Visibility and Status Policy
Purpose
Define how wiki.x1 classifies documentation visibility, document status, and implementation state.
This policy keeps private working knowledge, internal operating docs, partner-facing material, and public documentation from collapsing into one undifferentiated pile.
Architectural role
Visibility controls intended audience. Status controls document authority. Implementation state controls runtime truth.
These fields are related, but they are not interchangeable. A canonical architecture page can describe a conceptual namespace. A private page can describe live runtime behavior. A public page must still avoid overstating implementation reality.
What it governs
- Frontmatter visibility classes
- Frontmatter status classes
- Frontmatter implementation_state classes
- Public-release readiness language
- Distinction between documentation authority and runtime implementation
Visibility classes
private
Private is the default for wiki.x1.
Use private for:
- canonical architecture work not meant for outside circulation
- internal planning notes
- implementation-sensitive docs
- governance drafts
- source-of-truth pages that have not been cleared for external release
- pages that include private operational assumptions or internal naming strategy
Private does not mean low quality. Many canonical pages should remain private.
internal
Internal pages are usable inside QTM operating contexts after review.
Use internal for:
- operator-facing process docs that are not public
- internal standards
- team onboarding docs
- operating instructions
- implementation guidance that does not belong in public docs
Internal does not mean partner-safe or public-safe.
partner
Partner pages are shareable with selected external partners after scope review.
Use partner for:
- partner onboarding material
- controlled architecture summaries
- implementation boundaries relevant to a specific partner
- docs that omit private governance, source, credential, or deployment details
Partner visibility should be intentional and narrow.
public
Public pages are candidates for public documentation or public knowledge release.
Use public for:
- public methodology
- public architecture overview material
- surface catalogs intended for external readers
- public glossary entries
- operator introductions cleared for release
Public release is staged. A page marked public in frontmatter is not automatically deployed publicly until the publication workflow and deployment mechanism support it.
Status classes
draft
The page is incomplete, exploratory, or not yet reviewed. Draft pages should not be treated as final authority.
active
The page is usable for current work but may still evolve. Active pages should be accurate about current system behavior and source-of-truth limits.
canonical
The page defines durable system truth or authoritative architecture. Canonical pages must stay aligned to the saved source architecture and must not drift through casual edits.
planned
The page describes intended architecture, a planned namespace, or future work. Planned pages must not imply live runtime behavior.
archived
The page preserves historical context. Archived pages should not govern current decisions unless explicitly referenced by a current canonical page.

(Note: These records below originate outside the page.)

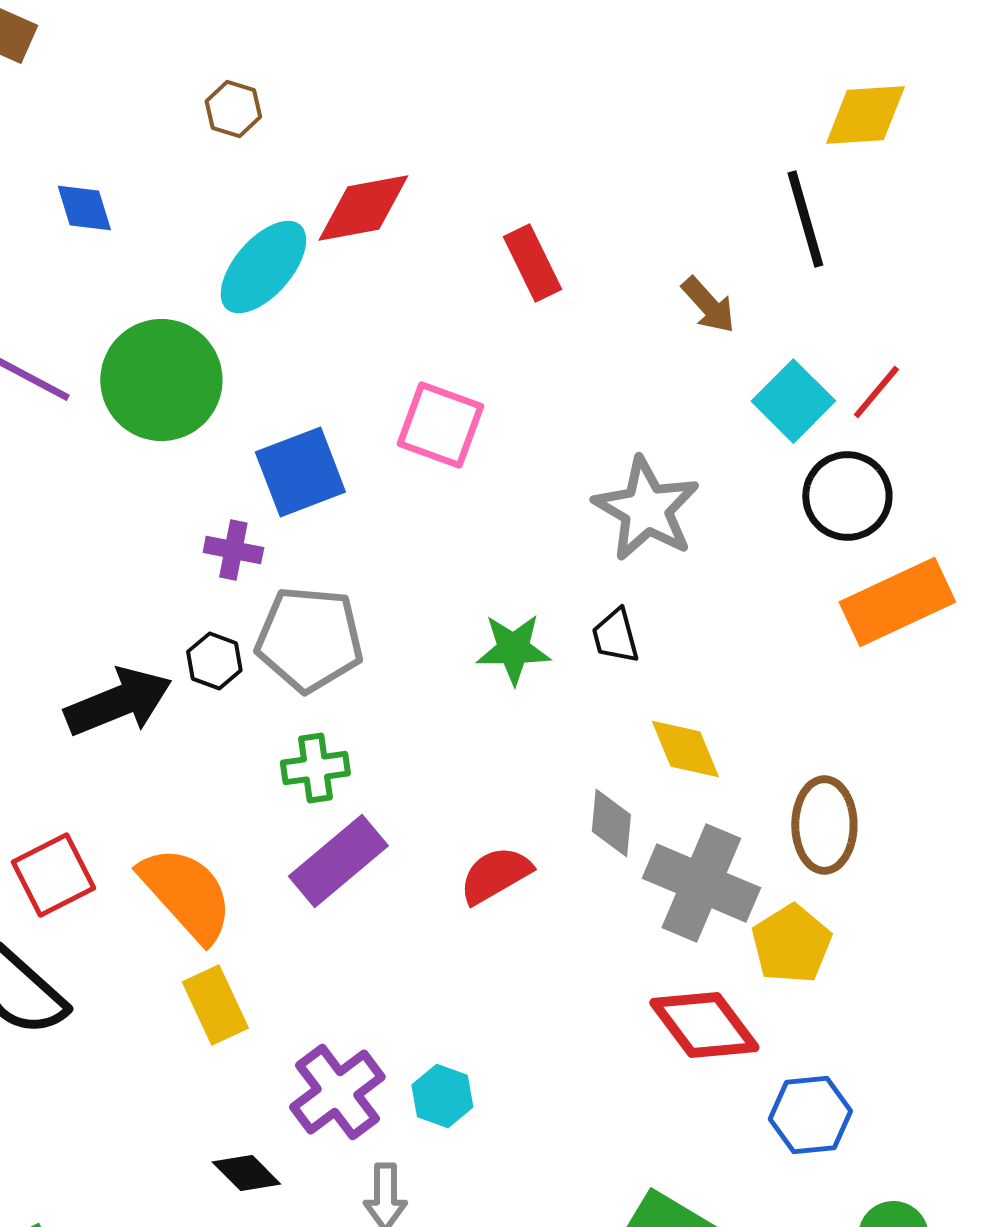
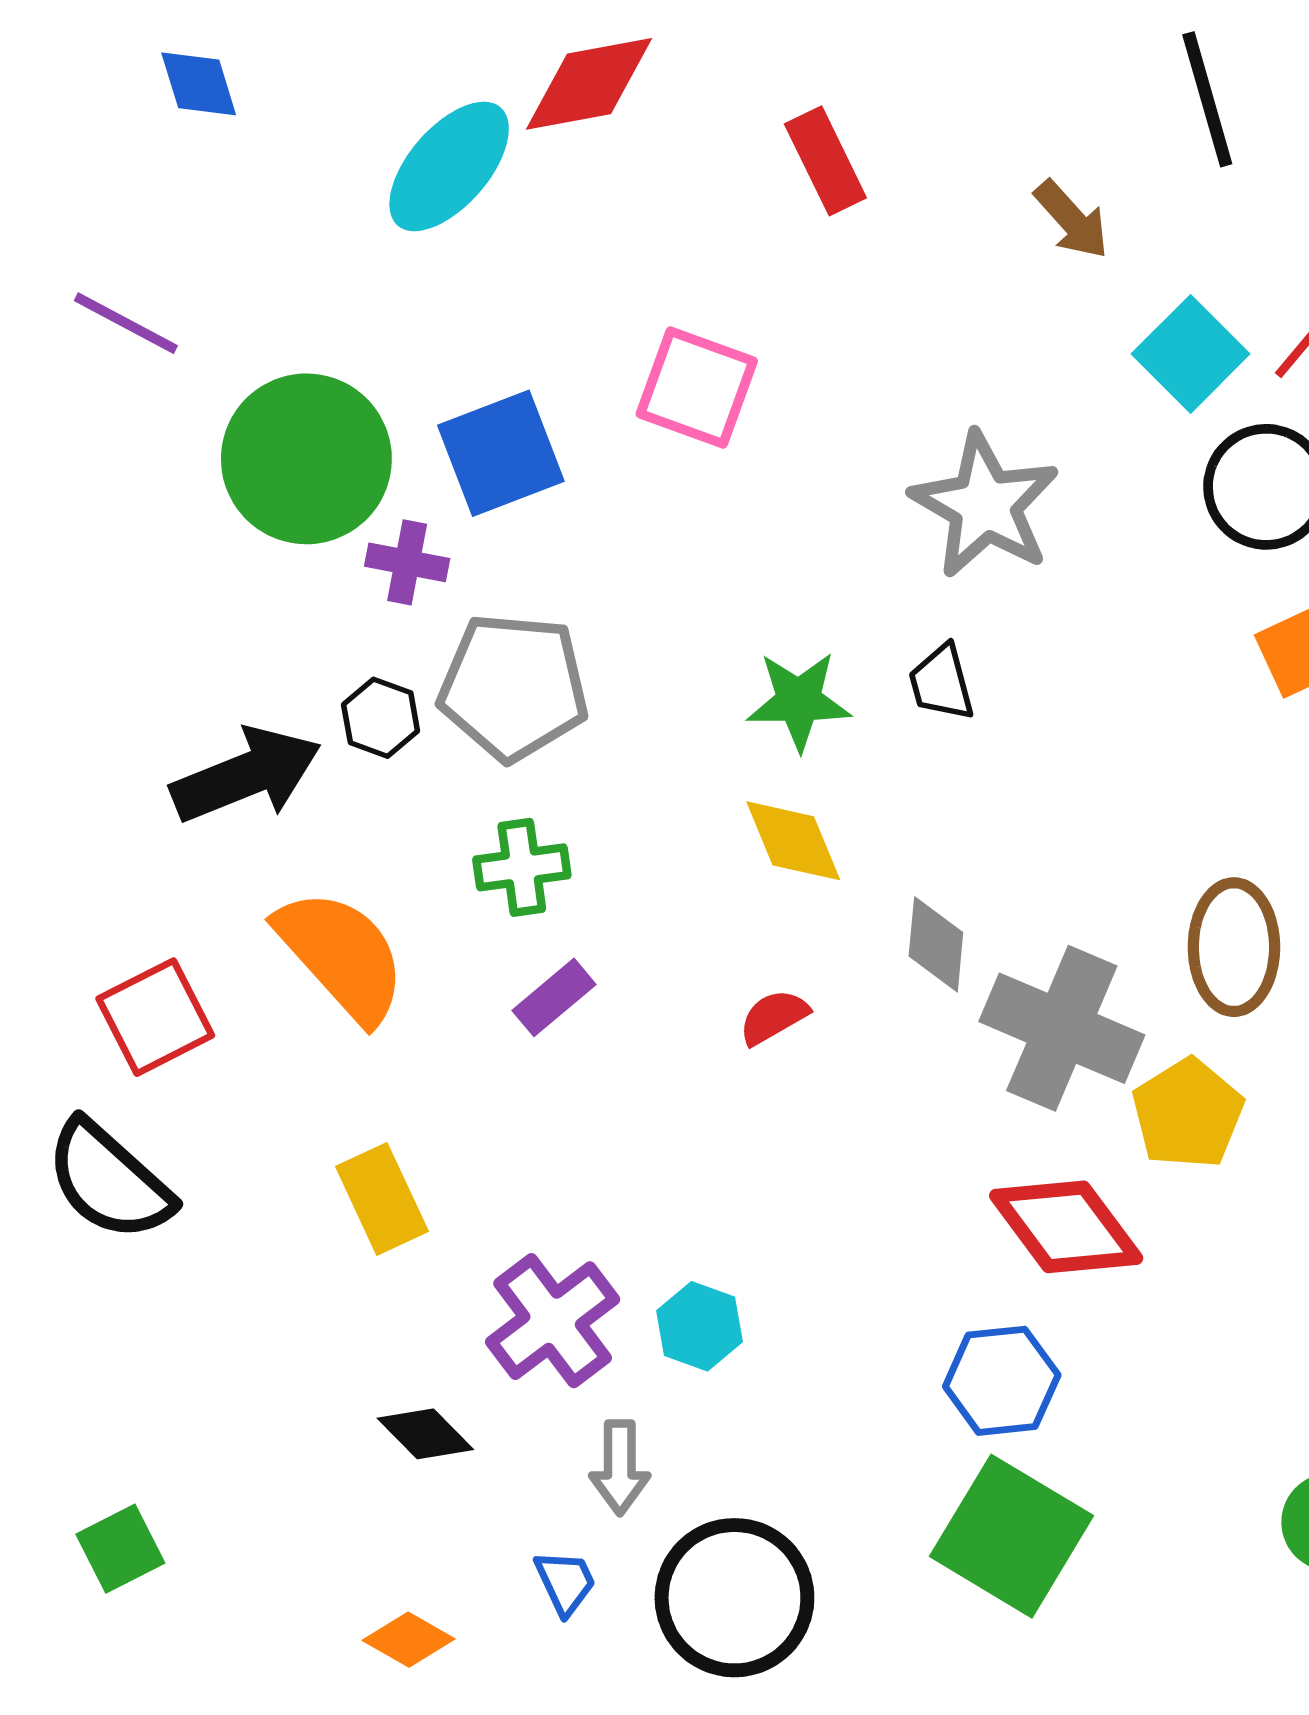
green circle: (161, 380) -> (306, 459), moved
yellow diamond: (685, 749) -> (793, 841), moved
purple rectangle: (338, 861) -> (554, 997), size x0.6
red semicircle: (495, 875) -> (774, 1017), size x0.7
orange semicircle: (186, 894) -> (341, 956), moved
blue hexagon: (810, 1115) -> (1002, 1381), moved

Implementation-state classes
conceptual
The idea or architecture exists conceptually, but no live runtime behavior is claimed.
assigned
The namespace, module, or role has a defined architectural assignment, but implementation may not exist.
partially_implemented
Some relevant runtime behavior or documentation support exists, but the full domain-aligned product, surface, or module is not live.
live
The behavior is active as a public or operational system behavior backed by real implementation.
What it does not govern
- It does not publish pages by itself.
- It does not grant runtime authority.
- It does not replace source-of-truth runtime records.
- It does not convert conceptual architecture into live implementation.
- It does not override the canonical domain architecture or execution spine.
Relationships to other layers
This policy supports the publication workflow and docs governance standards. It also protects the canonical architecture pages from implementation drift.
The policy should be read against the execution spine, canonical namespace spine, and domain architecture strategy.
Current status
Active documentation governance standard. The frontmatter schema validates allowed visibility, status, and implementation_state values, but no public filtering or auth mechanism is implemented yet.
Future direction
When public publishing is implemented, visibility classes should become build or deployment inputs. Until then, visibility is governance metadata and editorial discipline.
Guardrails
- Do not treat public as automatic deployment.
- Do not treat canonical as live implementation.
- Do not treat live as public-safe.
- Do not mark a page partner or public without review.
- Do not describe conceptual, assigned, or partially_implemented architecture as live.
- Do not publish private source-of-truth architecture accidentally.